How to complete this task: In the listing below, how many lines contain the word "Наименование"? Answer with the number alone.

· · · ·

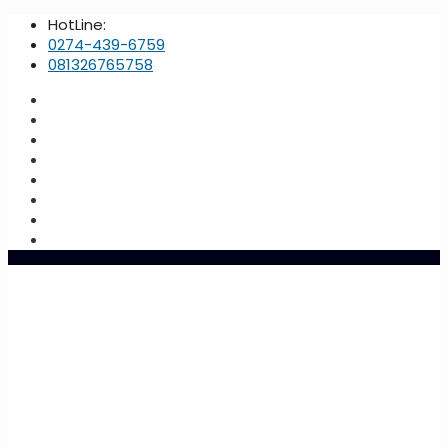
HotLine:
0274-439-6759
081326765758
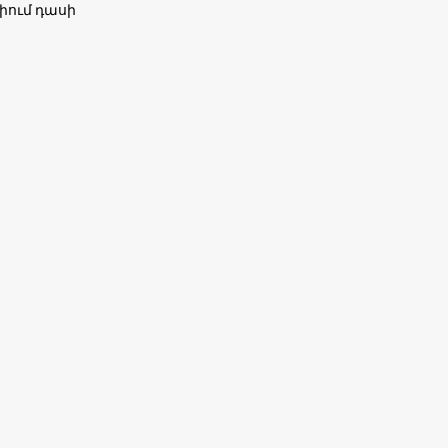
իում դասի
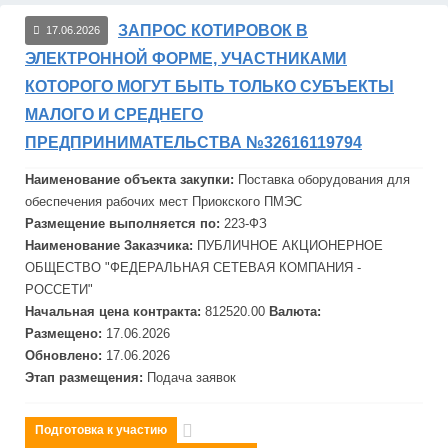
ЗАПРОС КОТИРОВОК В
17.06.2026
ЭЛЕКТРОННОЙ ФОРМЕ, УЧАСТНИКАМИ
КОТОРОГО МОГУТ БЫТЬ ТОЛЬКО СУБЪЕКТЫ
МАЛОГО И СРЕДНЕГО
ПРЕДПРИНИМАТЕЛЬСТВА №32616119794
Наименование объекта закупки:
Поставка оборудования для
обеспечения рабочих мест Приокского ПМЭС
Размещение выполняется по:
223-ФЗ
Наименование Заказчика:
ПУБЛИЧНОЕ АКЦИОНЕРНОЕ
ОБЩЕСТВО "
ФЕДЕРАЛЬНАЯ
СЕТЕВАЯ
КОМПАНИЯ -
РОССЕТИ"
Начальная цена контракта:
812520.00
Валюта:
Размещено:
17.06.2026
Обновлено:
17.06.2026
Этап размещения:
Подача заявок
Подготовка к участию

· · · ·

Result below: 2